Ils sont Français, portent un nom de groupe bizarre et font de la new wave aventureuse dans leur coin depuis 1979. Qui sont les Trisomie 21? Après une pause de sept ans et la sortie d’un nouvel album - «Elegance Never Dies» - qui marque leur grand retour : rencontre avec les Joy Division de la région de Valenciennes.

Quand je rencontre Hervé et Philippe – les deux frères Lomprez, membres fondateurs de Trisomie 21 – ils me font remarquer que quelque chose se passe en ce moment pour eux. Quoi donc? On dirait bien qu’il y a de la réhabilitation dans l’air pour le groupe : ils sont programmés dans des festivals électroniques, ont un public de plus en plus jeune aux premiers rangs et ces mêmes concerts affichent partout complet. Cerise sur le gâteau : la prestigieuse maison de disques américaine Dark Entries les a contacté pour une réédition de leurs premiers albums proto cold wave.

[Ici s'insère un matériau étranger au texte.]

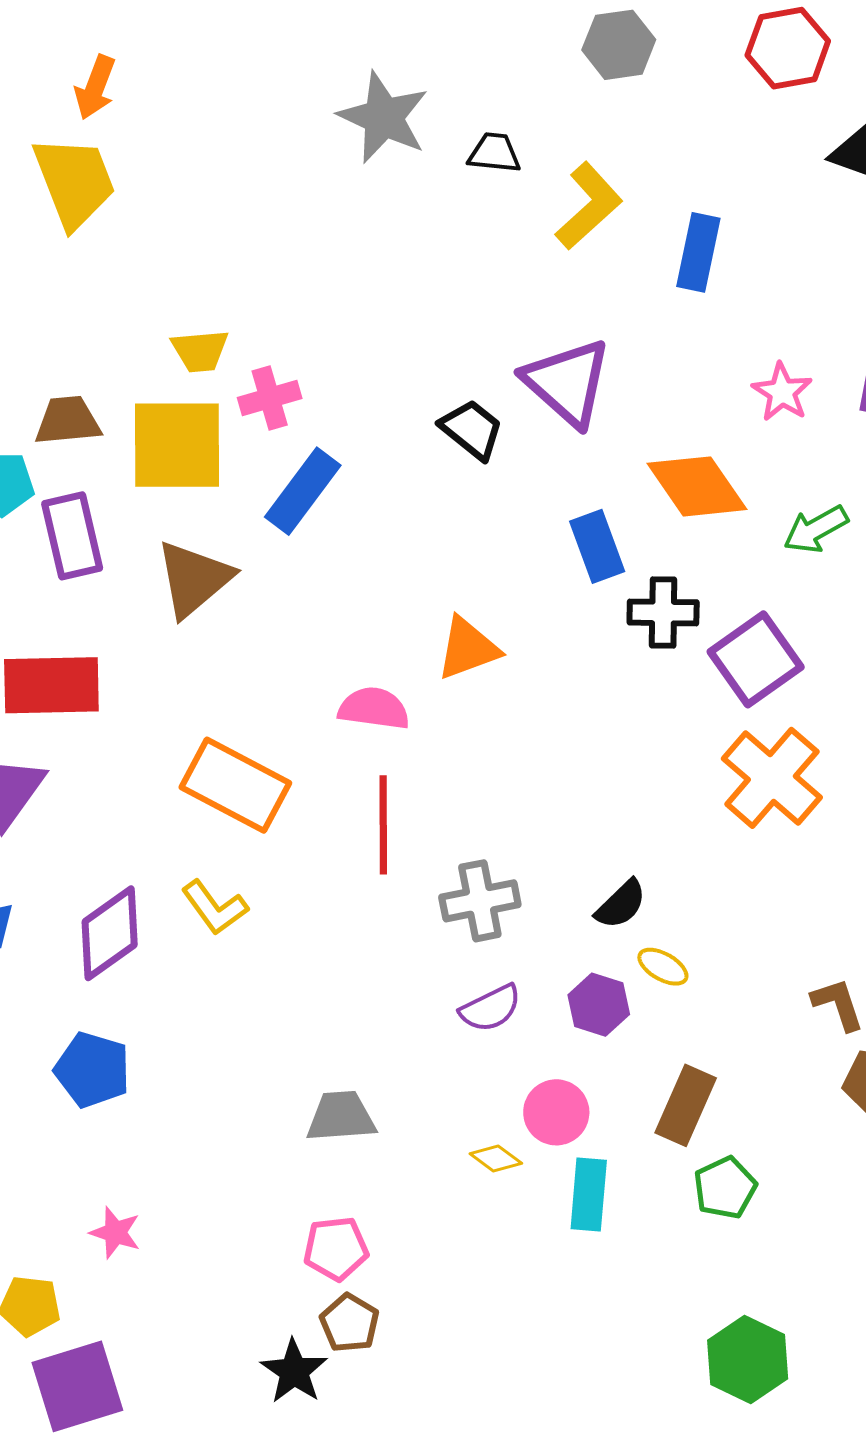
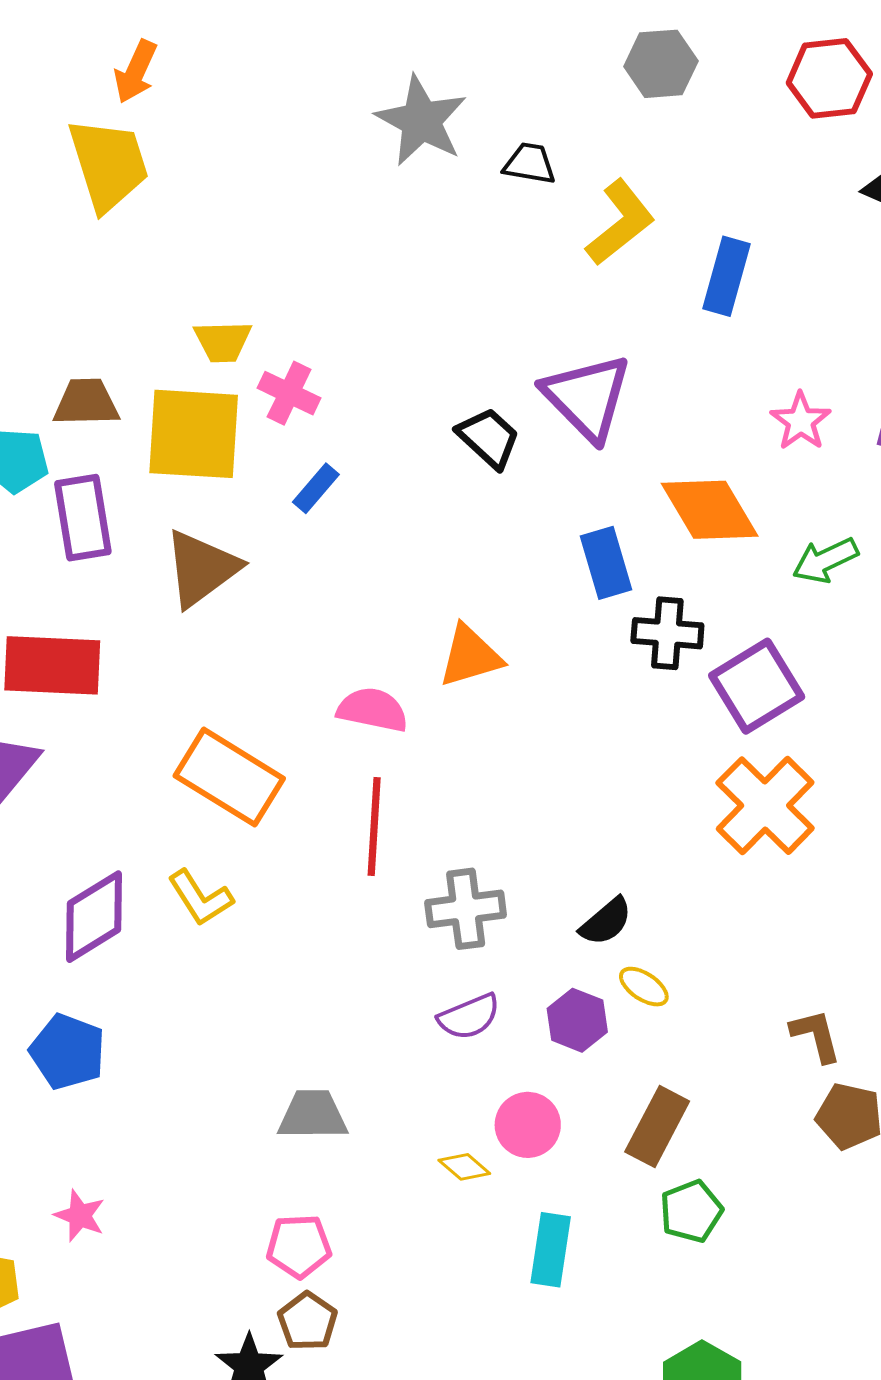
pink cross: (270, 398) -> (289, 393), turned 38
blue rectangle: (303, 491) -> (316, 488), size x0.6
cyan rectangle: (589, 1194) -> (551, 1250), moved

Après tout, comme dans toutes les belles histoires de losers magnifiques, ce n’est que justice. Loin de sonner comme une simple version franchouille de Depeche Mode, T21 a toujours été du côté obscur de la force dès la fin des années 70. Des pochettes déprimantes, des titres de chansons – La Fête Triste – en passant par le nom du groupe lui-même : tout cela a amené Trisomie 21, groupe novateur et avant-gardiste, loin des radios, des Inrockuptibles ou des compilations « New Wave pour l’apéro » de Spotify. Ce qui a plongé le groupe dans une certaine confidentialité et engendré le culte d’une scène gothique. Mais ils ne sont pas là pour pleurer : après tout, ils l’ont bien voulu. Ils n’ont jamais été attirés par la facilité, et leur discographie le prouve. Un disque comme « Chapter IV» de 1986 est traversé par de la beauté et du désespoir sur une production électronique qui ne ressemble à rien de connu. Trisomie 21 sont, avec le groupe Kas Product, les dignes héritiers la new wave français du nord de la France. Une région ravagée par le froid, l’alcool et le chômage de masse dû au démantèlement des usines d’acier. Murs de briques rouges, froid polaire, province ignorée de la capitale, expérimentation et fureur punk en 1980 : Trisomie 21 et Joy Divison, même combat? Pour leur grand retour, la cinquantaine entamée, ils nous délivrent un nouvel album toujours rageur et rêveur. Rendez-vous pris dans un hôtel parisien très classe – et pas très punk – pour en parler.

(C) Gerard Love

(C) Gerard Love

Votre nouvel album possède une couleur assez rock dans l’ensemble. Il y a des titres beaucoup plus mentaux, comme baignés dans un liquide amniotique. La vision globale du disque, elle est venue comment? Je tiens à vous préciser que c’est une question merdique, j’en ai conscience, mais c’est pour briser la glace…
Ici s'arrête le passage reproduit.